Bueno,” my grandmother answers the phone. “Rueben? Rafael? Francisco? ” Not immediately recognizing my voice, she scrolls down the list of male siblings, children, and grandchildren that she’s taken care of throughout her life until she reaches my name.

It’s like she has a mini Dia de los Muertos altar in her head. I ask her about Dia de los Muertos and she tells me about the sweet pan de muertos, the decorative sugar skulls, and various other traditional activities of the day. At the end of her description she adds that she rarely took part in those auxiliary celebrations. For her family the day was more of a private celebration where they would, as is customary on Dia de los Muertos, visit the graves of deceased relatives and pay their respects, lighting candles and saying prayers.

While Dia de los Muertos is widely popular throughout Mexico and other parts of Latin America, it is not universally celebrated. It is an important holiday in Central Mexico, where the tradition began, but each region celebrates it differently and with varying degrees of enthusiasm. While it has been a holiday since before Columbus, it has had to compete for centuries with the Church’s answer to the pagan celebrations of Dia de los Muertos as well as Halloween and All Saints Day. Strategically falling on November 1, All Saints Day is a Holy Day of Obligation in the Roman Catholic Church and one that my grandmother has no doubt observed steadfastly. As with many things in Mexico, the European and the indigenous mix together quite nicely, if not counterintuitively, and in modern Mexico most celebrate both holidays as one.

In my own home we had pictures of deceased relatives usually flanked by religious statues and candles. My grandmother, having been around the longest, has the largest collection of these articles in the family and, despite her age, she regards each photo cheerfully as she tells me stories about the many relatives I never met. She often expresses her own readiness to see these relatives and go on her “voyage without luggage.” This is typical of her view of death and some might say an example of the stereotypical Mexican fatalist approach to death.

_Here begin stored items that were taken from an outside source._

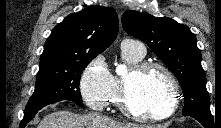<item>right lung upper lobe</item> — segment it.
Segmentation results:
<instances>
[{
	"instance_id": "cb5924a9",
	"label": "right lung upper lobe",
	"mask_w": 221,
	"mask_h": 128,
	"mask_svg": "<svg viewBox=\"0 0 221 128\" xmlns=\"http://www.w3.org/2000/svg\"><path fill=\"white\" fill-rule=\"evenodd\" d=\"M118 34V16L111 7L91 6L68 15L45 42L39 70L95 58Z\"/></svg>"
}]
</instances>
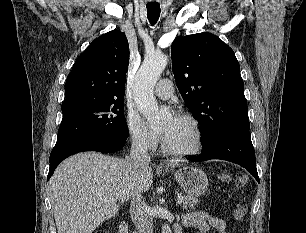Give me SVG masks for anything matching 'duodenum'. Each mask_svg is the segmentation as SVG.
I'll list each match as a JSON object with an SVG mask.
<instances>
[{"label": "duodenum", "instance_id": "410a0bca", "mask_svg": "<svg viewBox=\"0 0 306 233\" xmlns=\"http://www.w3.org/2000/svg\"><path fill=\"white\" fill-rule=\"evenodd\" d=\"M119 233H129L128 225L126 222H121L119 225ZM175 233H181L180 232V227L176 226L175 227Z\"/></svg>", "mask_w": 306, "mask_h": 233}]
</instances>
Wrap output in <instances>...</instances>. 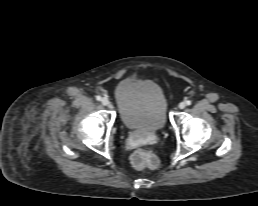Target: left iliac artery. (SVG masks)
Segmentation results:
<instances>
[{
    "label": "left iliac artery",
    "instance_id": "1",
    "mask_svg": "<svg viewBox=\"0 0 258 206\" xmlns=\"http://www.w3.org/2000/svg\"><path fill=\"white\" fill-rule=\"evenodd\" d=\"M186 105H191V101H190V100H187V101H186Z\"/></svg>",
    "mask_w": 258,
    "mask_h": 206
}]
</instances>
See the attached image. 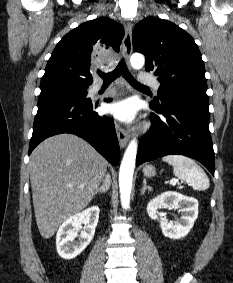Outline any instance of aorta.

Perhaps that’s why Dia de los Muertos is a celebration of death and a celebratory time to remember those who have gone on- not for how they died but how they lived. It stands in stark contrast to Anglo-American traditions of wearing black, somber processions, and other customs of mourning. While both are respectful in their treatment of the dead, one culture seems to fear death while the other accepts it as a necessary counterbalance to life.

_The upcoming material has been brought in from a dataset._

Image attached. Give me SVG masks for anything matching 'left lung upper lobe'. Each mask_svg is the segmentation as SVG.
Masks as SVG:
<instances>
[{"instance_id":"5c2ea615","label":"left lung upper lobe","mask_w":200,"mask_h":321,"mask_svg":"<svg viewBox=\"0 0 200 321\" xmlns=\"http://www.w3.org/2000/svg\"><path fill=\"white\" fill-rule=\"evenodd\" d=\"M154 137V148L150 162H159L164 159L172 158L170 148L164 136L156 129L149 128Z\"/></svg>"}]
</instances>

Stereotypes aside, there is a marked difference between Mexican and American views of death and no better example exists than a comparison between their respective celebrations. Dia de los Muertos is essentially a time to remember family, living and dead, where Halloween is a little more difficult to define. The traditional American Halloween seems well entrenched in popular culture, whether it be the PG-rated custom of trick-or-treating your own weight in candy of our youth, the PG-13-rated toilet paper, eggs, and horror films of our teen years, or the X-rated version of Halloween popularized in Isla Vista. However, Dia de los Muertos seems to become more and more popular in the U.S. Mexican Americans have helped to bring about this change by making Dia de los Muertos more than an ancestral celebration but a manifestation of cultural pride. Every year there are more art galleries in California showcasing the beautiful traditional Mexican folk art, and any tattoo artist in town will tell you those sugar skulls are quickly gaining on the old skull and cross bones as the tattoo of choice in the ink industry.

Despite the mounting fanfare, however, there is no Charlie Brown cartoon yet.

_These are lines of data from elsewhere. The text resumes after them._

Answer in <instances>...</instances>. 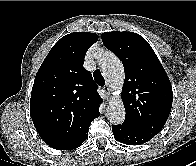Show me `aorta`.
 <instances>
[{
    "instance_id": "aorta-1",
    "label": "aorta",
    "mask_w": 196,
    "mask_h": 166,
    "mask_svg": "<svg viewBox=\"0 0 196 166\" xmlns=\"http://www.w3.org/2000/svg\"><path fill=\"white\" fill-rule=\"evenodd\" d=\"M100 68L109 86L115 91H121L125 74L122 62L112 52H105L99 60ZM107 119L113 124H122L125 119V108L119 96L107 104Z\"/></svg>"
}]
</instances>
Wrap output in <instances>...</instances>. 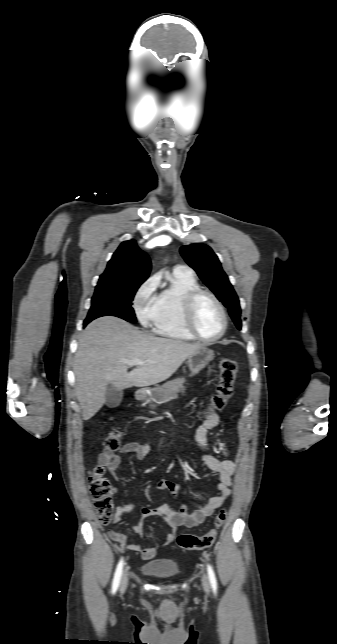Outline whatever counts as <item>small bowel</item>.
<instances>
[{
  "label": "small bowel",
  "instance_id": "c3829d8e",
  "mask_svg": "<svg viewBox=\"0 0 337 644\" xmlns=\"http://www.w3.org/2000/svg\"><path fill=\"white\" fill-rule=\"evenodd\" d=\"M219 423V416L215 412H210L204 422L197 428L195 438L196 446L201 450H206L208 441V431L215 428ZM151 445L139 444L136 442H128L123 444L117 451L104 449L99 457L100 464L108 470L110 474L116 476V471L121 462L122 454H134L139 460L144 459L149 455ZM205 465L218 475V493L211 497L205 504H199L192 500L186 499L181 494L182 483L168 479L158 481L156 488L169 492L180 504V508L175 510L168 504H162L156 508H143L141 511V521L152 517H161L170 528V533L163 539V541L153 547L142 548L139 542H133L129 548L133 551L140 552L145 559L152 558L160 551V549L168 546L175 538L176 531L180 527L192 528L201 524L206 517L212 515L225 500L230 496L232 491V476L236 469L234 461L229 459H221L213 454L206 453L202 457ZM185 503H189L195 507L194 511L187 513ZM133 508L132 503L121 505L117 507L114 523L121 521L124 514ZM132 529L138 534L142 535V525H134ZM108 536L120 546H124L127 542V536L124 533L115 530H109Z\"/></svg>",
  "mask_w": 337,
  "mask_h": 644
}]
</instances>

My grandmother has a suggestion for one. Innocently enough it centers the story of Dia de los Muertos around a flower, the vibrant orange Mexican marigold, or cempas°chitl (sem-pa-soo-cheel) for short. The flowers are commonly used to decorate altars, graves, and just about anything on Dia de los Muertos. In her version of the story, the cempas°chitl was a gift given to Aztecs by their gods. Once upon a time, my grandmother says, the gods told the Aztecs to leave their ancestral lands and head south until they found a large lake. In the middle of this lake they would find an eagle with a snake in its mouth sitting on cactus. You may have noticed this same symbol on the Mexican flag. The gods told the Aztecs that around this lake they would build an empire. The Aztecs were not only enticed by the proposal but they were also afraid of upsetting their deities. The only problem was they would have to leave their dead behind, so they asked the gods what would happen to their friends and family who had passed on.

Having never been mortals themselves, the gods were perplexed. “Superstitious fools,” they may have thought. But in their divine wisdom the gods came up with a plan that satisfied the Aztecs and told them their dead would be waiting for them at the end of their journey. So the Aztecs began their voyage, one that in reality was filled with many years of conquest, enslavement, and genocide as they made their way south through the preexisting kingdoms of other Mesoamerican civilizations. When they reached the valley, modern-day Mexico City, they found it filled with bright orange flowers that were the spirits of their dead. From here they spread their religion and their culture, including such feasts as Dia de los Muertos, throughout the region until the fateful arrival of the Spanish who tried their very best to smother the heathen celebration

But as we can plainly see now, their best wasn’t good enough.